Merujuk pada ayat tersebut, salah satu perempuan yang tidak boleh dinikahi adalah perempuan-perempuan yang sedang memiliki suami.

Selanjutnya, sebagaimana Buya Hamka, Prof. Quraish Shihab juga menjelaskan arti kata al-Mukhshanat atau perempuan-perempuan bersuami

Menurut Prof. Quraish Shihab, kata al-mukhshanat berasal dari akar kata hashana yang artinya terhalangi. Sebagai contoh, benteng disebut sebagai hishn karena ia menghalangi musuh masuk atau melintas. 

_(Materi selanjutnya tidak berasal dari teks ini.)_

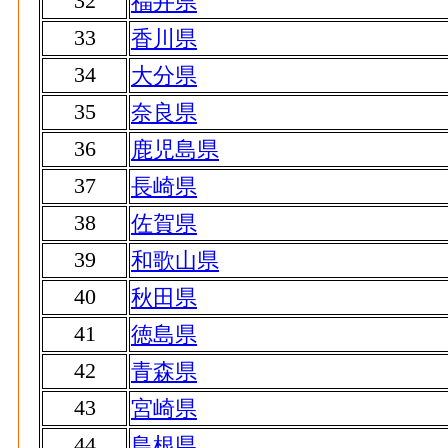
32
福井県
33
香川県
34
大分県
35
奈良県
36
鹿児島県
37
長崎県
38
佐賀県
39
和歌山県
40
秋田県
41
徳島県
42
青森県
43
宮崎県
44
島根県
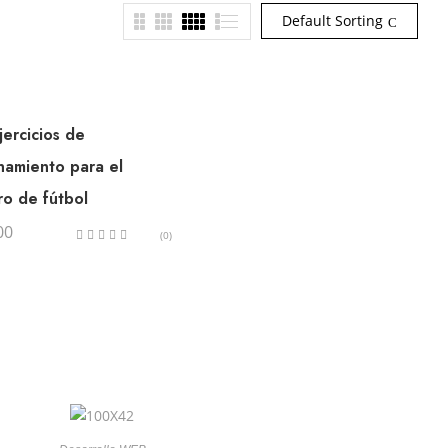
Default Sorting
jercicios de
namiento para el
ro de fútbol
00
(0)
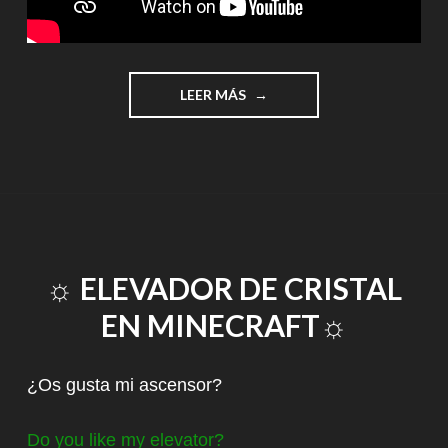
"CUBO
LEER MÁS
DE
RUBIK"
☼ ELEVADOR DE CRISTAL
EN MINECRAFT☼
¿Os gusta mi ascensor?
Do you like my elevator?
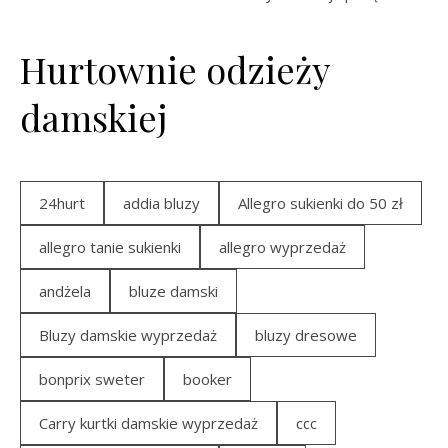
Hurtownie odzieży
damskiej
24hurt
addia bluzy
Allegro sukienki do 50 zł
allegro tanie sukienki
allegro wyprzedaż
andżela
bluze damski
Bluzy damskie wyprzedaż
bluzy dresowe
bonprix sweter
booker
Carry kurtki damskie wyprzedaż
ccc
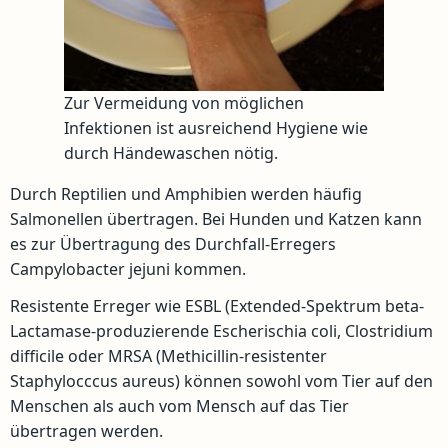
Zur Vermeidung von möglichen
Infektionen ist ausreichend Hygiene wie
durch Händewaschen nötig.
Durch Reptilien und Amphibien werden häufig
Salmonellen übertragen. Bei Hunden und Katzen kann
es zur Übertragung des Durchfall-Erregers
Campylobacter jejuni kommen.
Resistente Erreger wie ESBL (Extended-Spektrum beta-
Lactamase-produzierende Escherischia coli, Clostridium
difficile oder MRSA (Methicillin-resistenter
Staphylocccus aureus) können sowohl vom Tier auf den
Menschen als auch vom Mensch auf das Tier
übertragen werden.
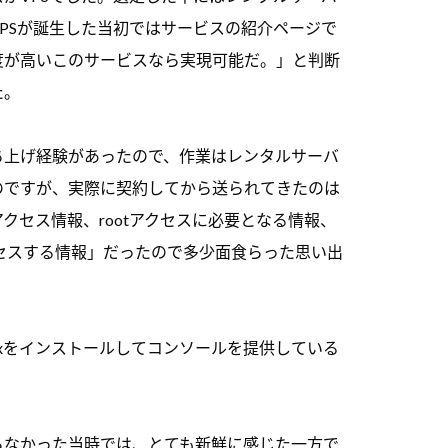
PSが誕生した当初ではサービスの紹介ページで
度が高いこのサービスなら実現可能だ。」と判断
た。
ち上げ経験があったので、作業はレンタルサーバ
のですが、実際に契約してから送られてきたのは
クセス情報、rootアクセスに必要となる情報、
アクセスする情報」だったので多少面食らった思い出
nuxをインストールしてコンソールを提供している
らなかった当時では、とても新鮮に感じた一方で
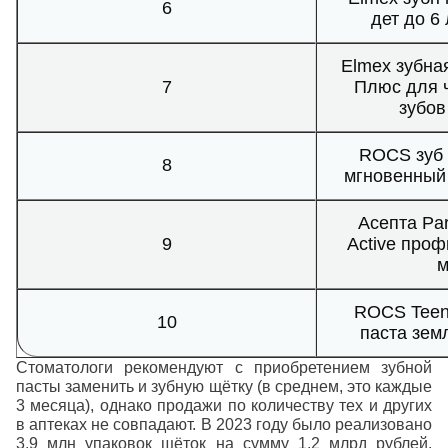
6
дет до 6
Elmex зубна
7
Плюс для 
зубов
ROCS зуб п
8
мгновенный
Асепта Par
9
Active проф
ROCS Teens
10
паста зем
Стоматологи рекомендуют с приобретением зубной
пасты заменить и зубную щётку (в среднем, это каждые
3 месяца), однако продажи по количеству тех и других
в аптеках не совпадают. В 2023 году было реализовано
3,9 млн упаковок щёток на сумму 1,2 млрд рублей.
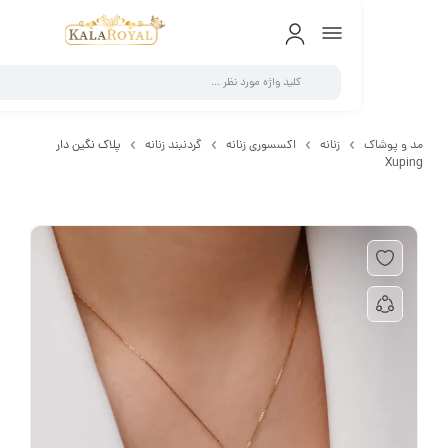
0
 پوشاک
زنانه
اکسسوری زنانه
گردنبند زنانه
پلاک نگین دار
Xup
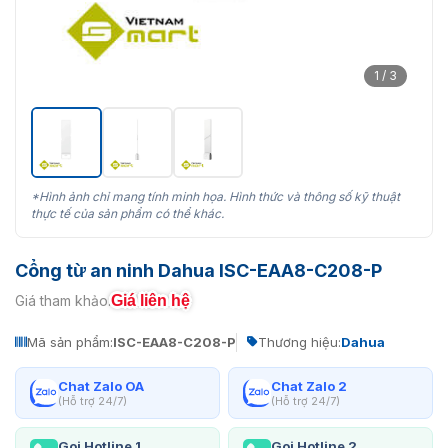
1 / 3
*Hình ảnh chỉ mang tính minh họa. Hình thức và thông số kỹ thuật
thực tế của sản phẩm có thể khác.
Cổng từ an ninh Dahua ISC-EAA8-C208-P
Giá liên hệ
Giá tham khảo:
Mã sản phẩm:
ISC-EAA8-C208-P
Thương hiệu:
Dahua
Chat Zalo OA
Chat Zalo 2
(Hỗ trợ 24/7)
(Hỗ trợ 24/7)
Gọi Hotline 1
Gọi Hotline 2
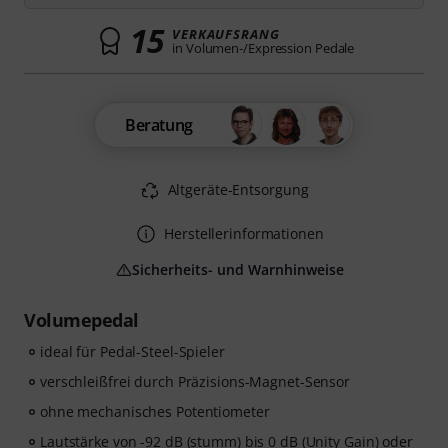
15
VERKAUFSRANG
in Volumen-/Expression Pedale
Beratung
Altgeräte-Entsorgung
Herstellerinformationen
Sicherheits- und Warnhinweise
Volumepedal
ideal für Pedal-Steel-Spieler
verschleißfrei durch Präzisions-Magnet-Sensor
ohne mechanisches Potentiometer
Lautstärke von -92 dB (stumm) bis 0 dB (Unity Gain) oder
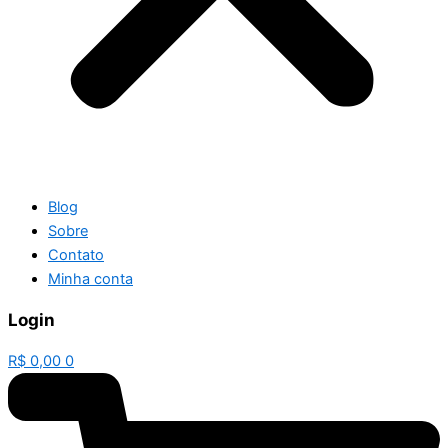
Blog
Sobre
Contato
Minha conta
Login
R$
0,00
0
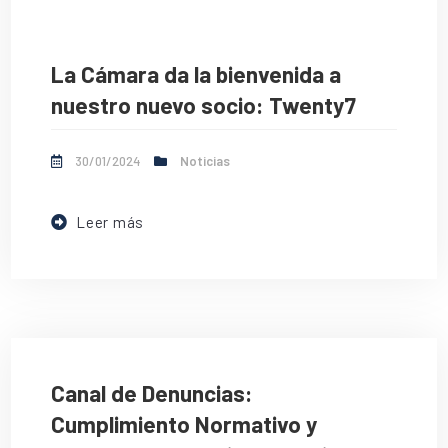
La Cámara da la bienvenida a
nuestro nuevo socio: Twenty7
30/01/2024
Noticias
Leer más
Canal de Denuncias:
Cumplimiento Normativo y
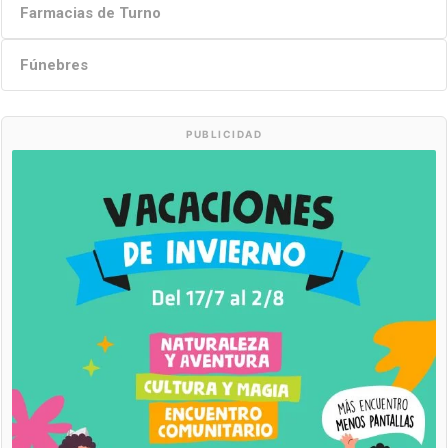
Farmacias de Turno
Fúnebres
PUBLICIDAD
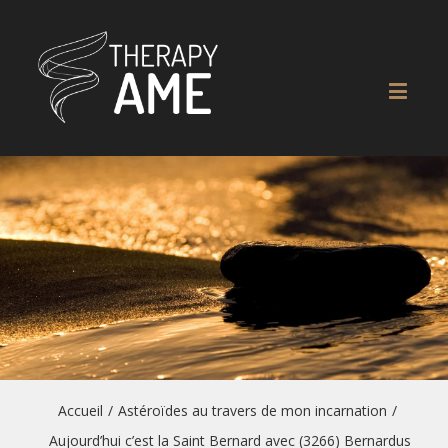
Accueil
/
Astéroïdes au travers de mon incarnation
/
Aujourd’hui c’est la Saint Bernard avec (3266) Bernardus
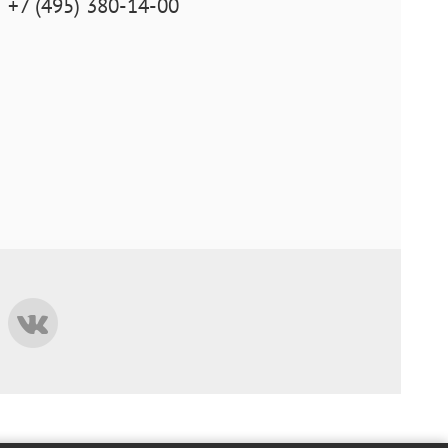
+7 (495) 380-14-00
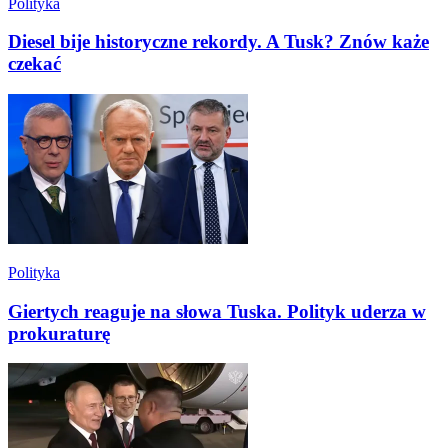
Polityka
Diesel bije historyczne rekordy. A Tusk? Znów każe
czekać
Polityka
Giertych reaguje na słowa Tuska. Polityk uderza w
prokuraturę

Maka perempuan-perempuan yang sedang memiliki suami atau al-mukhshanat adalah perempuan-perempuan yang terhalangi dan terlindungi dari kekejian. 

Dengan kata lain, perempuan-perempuan semacam itu merupakan perempuan-perempuan terhormat. Jika kita menikahi perempuan seperti itu maka sama saja artinya dengan melanggar kehormatan dia. 

Demikian ringkasan tafsir ayat poliandri di dalam Al-Qur’an merujuk pada 3 mufasir legendaris Indonesia. Semua tafsir tersebut menyepakati bahwa berdasarkan Surah An-Nisa ayat 24, hukum poliandri adalah haram.